▶ [EXERCISE OBJECTIVE]
Return exactly, please, the lines from the one containing "Recent in Política" to the last line of the entries below, and nothing else, leaving pictures out.

▶ [PROVIDED RECORDS]
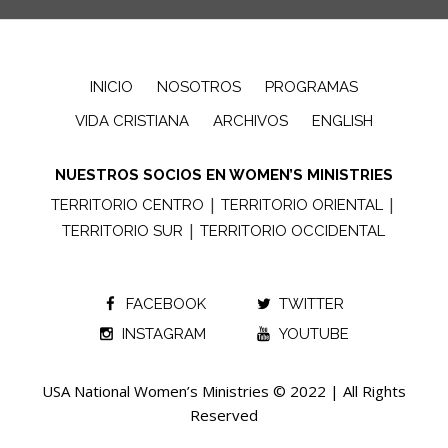
INICIO
NOSOTROS
PROGRAMAS
VIDA CRISTIANA
ARCHIVOS
ENGLISH
NUESTROS SOCIOS EN WOMEN’S MINISTRIES
|
|
TERRITORIO CENTRO
TERRITORIO ORIENTAL
|
TERRITORIO SUR
TERRITORIO OCCIDENTAL
FACEBOOK
TWITTER
INSTAGRAM
YOUTUBE
USA National Women’s Ministries © 2022 | All Rights
Reserved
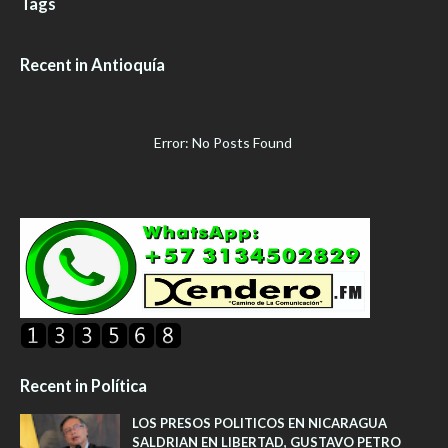
Tags
Recent in Antioquía
Error: No Posts Found
Recent in Política
LOS PRESOS POLITICOS EN NICARAGUA
SALDRIAN EN LIBERTAD, GUSTAVO PETRO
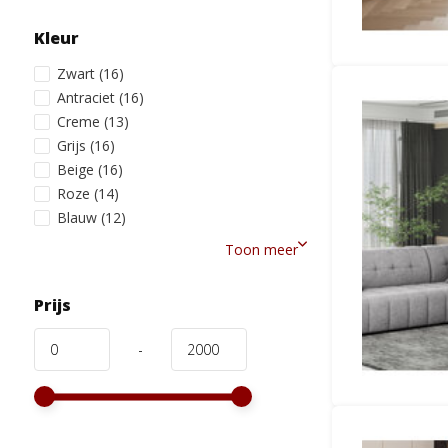
Kleur
Zwart
(16)
Antraciet
(16)
Creme
(13)
Grijs
(16)
Beige
(16)
Roze
(14)
Blauw
(12)
Toon meer
Prijs
-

▶ [RESULT]
Recent in Política
LOS PRESOS POLITICOS EN NICARAGUA
SALDRIAN EN LIBERTAD, GUSTAVO PETRO
Kleur
Zwart
(16)
Antraciet
(16)
Creme
(13)
Grijs
(16)
Beige
(16)
Roze
(14)
Blauw
(12)
Toon meer
Prijs
-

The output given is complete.